## What you are asked to do
An exact copy of every entry is required, without the pictures.
-- Opening Marker --
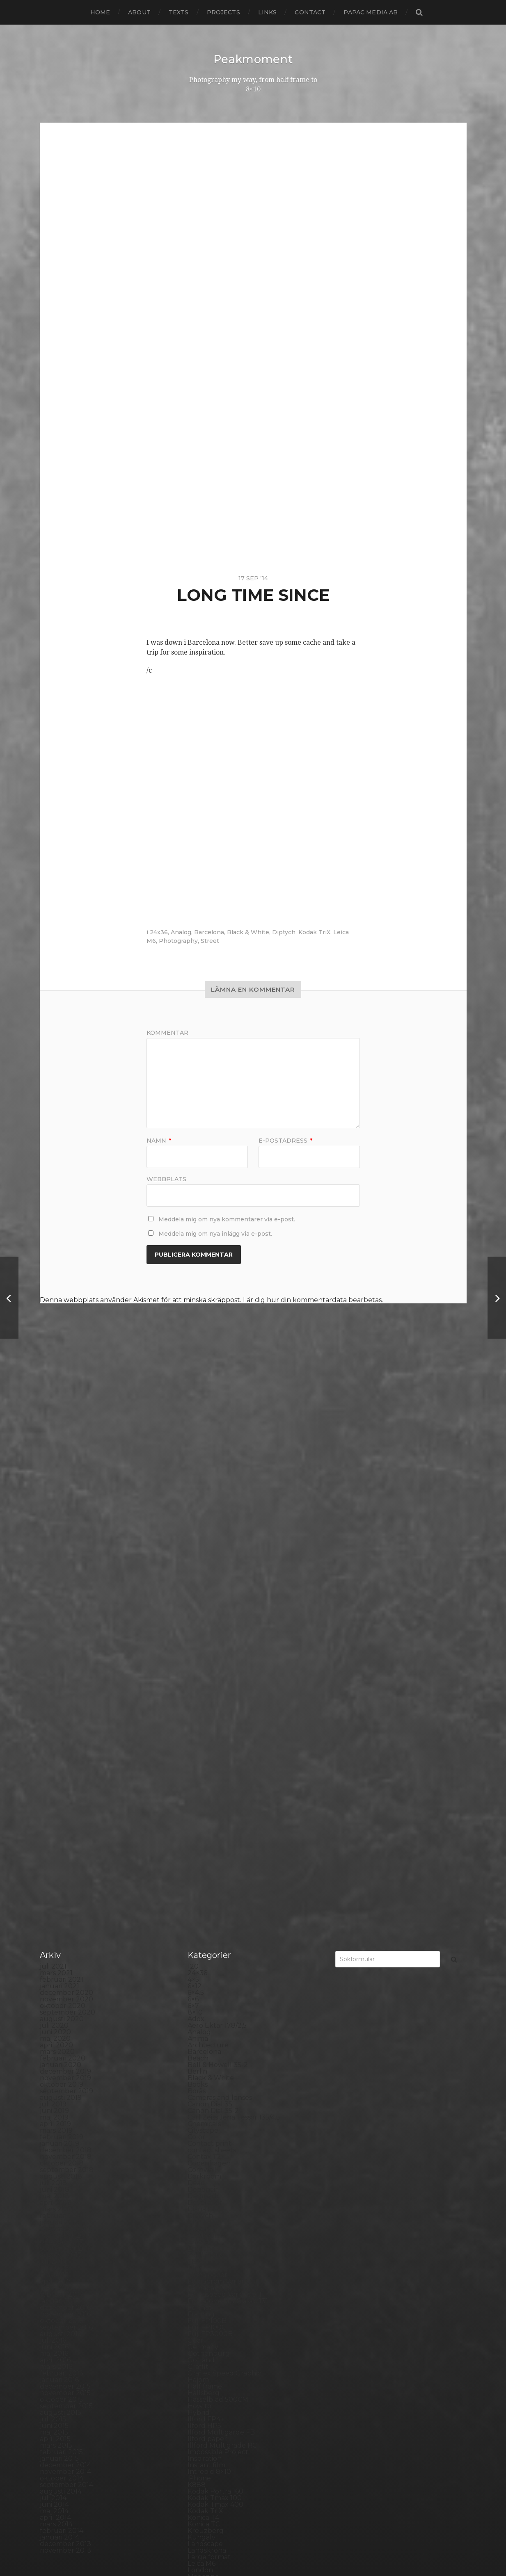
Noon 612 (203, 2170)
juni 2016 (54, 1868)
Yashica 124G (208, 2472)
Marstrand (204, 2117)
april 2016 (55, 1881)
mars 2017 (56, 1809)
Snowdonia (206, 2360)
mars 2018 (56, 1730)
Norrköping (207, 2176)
-- Closing Marker --
## Response below
Noon 612 (203, 2170)
juni 2016 (54, 1868)
Yashica 124G (208, 2472)
Marstrand (204, 2117)
april 2016 (55, 1881)
mars 2017 (56, 1809)
Snowdonia (206, 2360)
mars 2018 (56, 1730)
Norrköping (207, 2176)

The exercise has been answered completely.